La semana pasada estuve en una reunión curiosa. Acudí a ella como consultor de un franquiciador y en mi condición de “arquitecto” jurídico de una importante operación de negocio que “con las ecuaciones de cambio” correspondientes ( yo te doy tu me das) llevaba a mi franquiciador con su nuevo socio a “doblar” sus puntos de venta en menos de dos años, lo cual es aún más extraordinario en el momento de recesión económica y crisis que vivimos.

En la reunión también estaban sus “asesores financieros” ( un despacho de abogados y economistas), su nuevo socio no estaba porque el objetivo de la reunión ( es importante que las reuniones tengan objetivo para no caer en la “reunionitis”) era básicamente analizar la previsión del resultado financiero de la operación y anclar su instrumentación jurídica desde el punto de vista financiero, no obligacional.

Una vez finalizada la primera parte ( de resultado excelente para nuestro cliente) mi sorpresa fue que los especialistas en financiero empezaron a hacer la proyección financiera de lo que  “ganaba” el otro socio, para posteriormente “auditar” la contratación jurídica realizada y pendiente ( no sé que hacia entonces yo allí ¿?) y por último decirle al cliente que no debía seguir con la operación considerada por ellos de alto riesgo “por lo que ganaba el otro” y por el riesgo de que incumpliera según ellos.

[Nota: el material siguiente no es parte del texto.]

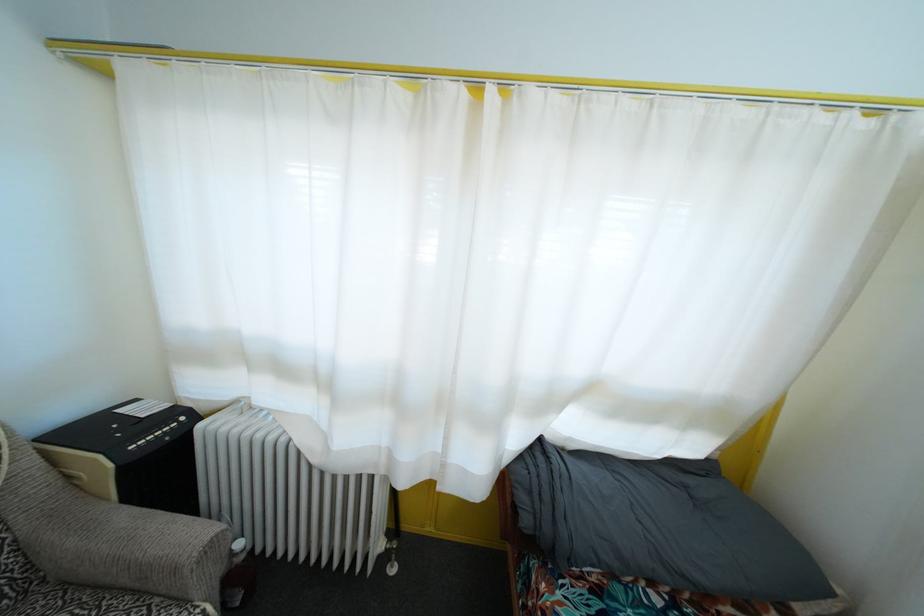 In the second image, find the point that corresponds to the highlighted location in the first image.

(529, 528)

El problema existente en esa reunión, no era el cliente, ni el riesgo que él ya había evaluado y que estaba de acuerdo en asumir por los importantes beneficios de la operación ( que normalmente se basan en la confianza de que el otro cumpla su parte o no, como en cualquier negocio), ni siquiera la compleja arquitectura jurídica de la relación ( que a la postre se demostró impecable), el problema básico era la confianza que sus asesores tenian en que el otro pudiese cumplir con sus obligaciones debidamente reflejadas y garantizadas en los contratos.

En definitiva estos abogados se ponían en la posición del cliente ( cual herederos) y usurpando su capacidad de decidir le obligaban a cambiar su decisión por una evaluación de los componentes de la operación propia que trascendía completamente a la voluntad del cliente.

La primera cuestión preocupante aquí es conceptual, el concepto de “estos abogados y economistas” de que la profesión se basa en decirle al cliente lo que debe hacer, frente a una concepción más moderna y actual  que pretende “ayudar al cliente” a hacer lo que el quiere que son dos cosas absolutamente distintas. Desde ese primer lado ” más antiguo” el abogado se convierte en entrenador, defensa, medio, delantero y suplente, Presidente del club y todo . Esta concepción en nuestros días resulta hasta cierto punto rídicula, en este caso, precisamente la no comprensión de las normas del juego ( no tenían ni idea de lo que era la franquicia ni negocialmente ni jurídicamente)  y de la génesis del negocio, llevaría al cliente, en otro entorno a declinar una operación que a la postre saldrá bien o mal ( eso nadie lo sabe) pero que él quiere hacer y que por el miedo de otros no va a salir necesariamente mal. Saldrá bien o mal por otras cosas que por cierto, probablemente a fecha de hoy nadie sabe…los negocios se preparan, se planifican y luego el truco está en que salgan más o menos como se planificaron. ( y por cierto eso no tiene nada que ver con los contratos jurídicos que se firmaron…que son para fijar lo que cada uno hace y si no lo cumple lo que pasa).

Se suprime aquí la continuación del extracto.